The sterling Q2 earning-growth results have broadly dispelled investor fears over trade policies weighing on the economy and corporate performance. FactSet reports that “recession” mentions in earnings calls dropped nearly 70% from Q1 2025, hitting their lowest levels since 2005. Polymarket’s 2025 recession odds plunged from over 65% in May to 12%, signaling there’s no longer a belief that levies on imports mean a recession is imminent.  

Tariffs still get airtime, even if much less than in Q1 – but the C-suite and market participants now see them as manageable. Factors such as lower energy prices and decelerating housing-related inflation are further diluting the tariff impact. Strategists now expect any tariff impact on inflation to be delayed and muted, with economic growth holding relatively firm.

Stocks That Made the News

▣ UnitedHealth (UNH) soared over 22% on the week after Berkshire Hathaway ($BRK.B) disclosed a new stake in the beaten-down healthcare provider. Warren Buffett’s conglomerate acquired 5.04 million UNH shares valued at $1.57 billion.  

▣ Applied Materials (AMAT) plunged 13% despite delivering record performance last quarter, as the chip equipment provider offered weaker-than-expected guidance amid weak China demand, stalled export license approvals, and uneven orders. Despite the near-term challenges, the company remains optimistic about mid-single-digit growth for fiscal 2025, driven by investments in U.S. manufacturing and advancements in semiconductor technology.

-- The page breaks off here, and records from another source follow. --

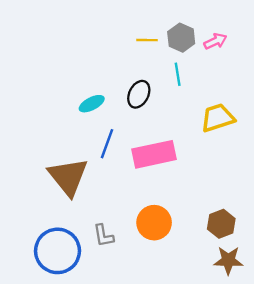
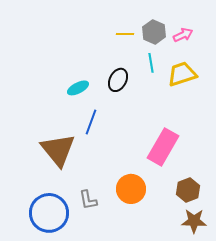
yellow trapezoid: (218, 118) -> (182, 74), moved
pink rectangle: (154, 154) -> (163, 147), moved, turned -48

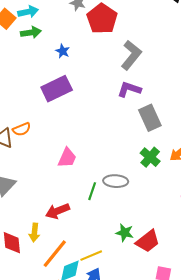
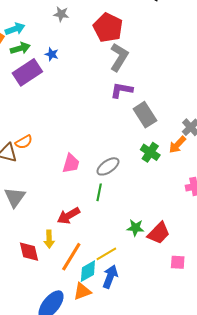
red pentagon: (102, 19) -> (108, 28), moved
blue star: (63, 51) -> (52, 54), moved
purple rectangle: (57, 89) -> (27, 72), moved
gray ellipse: (116, 181) -> (108, 166), moved, turned -30

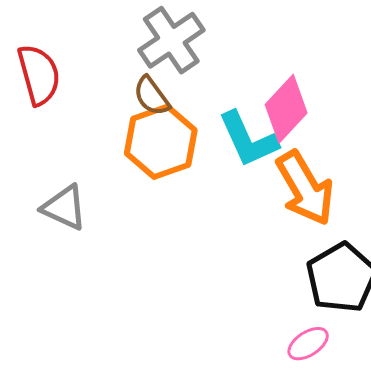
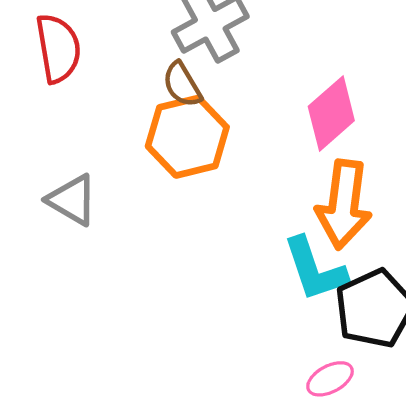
cyan L-shape: (248, 139) -> (315, 269), moved
orange arrow: (305, 188) -> (344, 204), turned 32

▣ Intel (INTC) was on the winning side of the semi trade, popping by over 22% on the week following reports that the Trump administration was mulling the potential for the government to take a stake in the embattled company to aid domestic chip manufacturing expansion.

▣ Palantir Technologies (PLTR) declined after Andrew Left, head of short-selling firm Citron Research, said he was betting against the company in light of its lofty valuation, which he called “absurd.”

▣ Amazon (AMZN) rallied as analysts applauded analysts applauding its expansion into free same-day grocery delivery nationwide for Prime members. Evercore ISI said that this expansion deepens Amazon’s customer engagement by strengthening a high-frequency purchase category into the Prime ecosystem, increasing stickiness and customer lifetime value.  

▣ Oracle (ORCL) also bucked the down trend on Friday, rallying on news of expanded partnership with Alphabet’s (GOOGL) Google Cloud. Under the collaboration, Oracle will integrate Google’s Gemini AI models into Oracle Cloud Infrastructure (OCI). This allows Oracle’s enterprise customers to access Google’s Gemini AI capabilities – including multimodal understanding, coding assistance, and workflow automation – via OCI services, enhancing productivity and workflow automation. The deal – similar to one that Oracle struck with Elon Musk’s xAI back in June – is expected to significantly broaden Oracle’s AI offerings, advancing its strategy of offering a menu of AI options rather than trying to push its own technology exclusively.

Upcoming Earnings and Dividend Announcements

The Q2 2025 earnings season is winding down, but several notable releases are still scheduled for this week. These include: Palo Alto Networks (PANW), Home Depot (HD), Medtronic (MDT), Keysight Technologies (KEYS), TJX Companies (TJX), Lowe’s (LOW), Analog Devices (ADI), Target (TGT), Walmart (WMT), Intuit (INTU), Workday (WDAY), and Ross Stores (ROST).

Ex-dividend dates are coming this week for United Parcel (UPS), Southern Co (SO), Novo Nordisk (NVO), Prudential Financial (PRU), Chevron (CVX), Archer Daniels Midland (ADM), Equinix (EQIX), and other dividend-paying firms.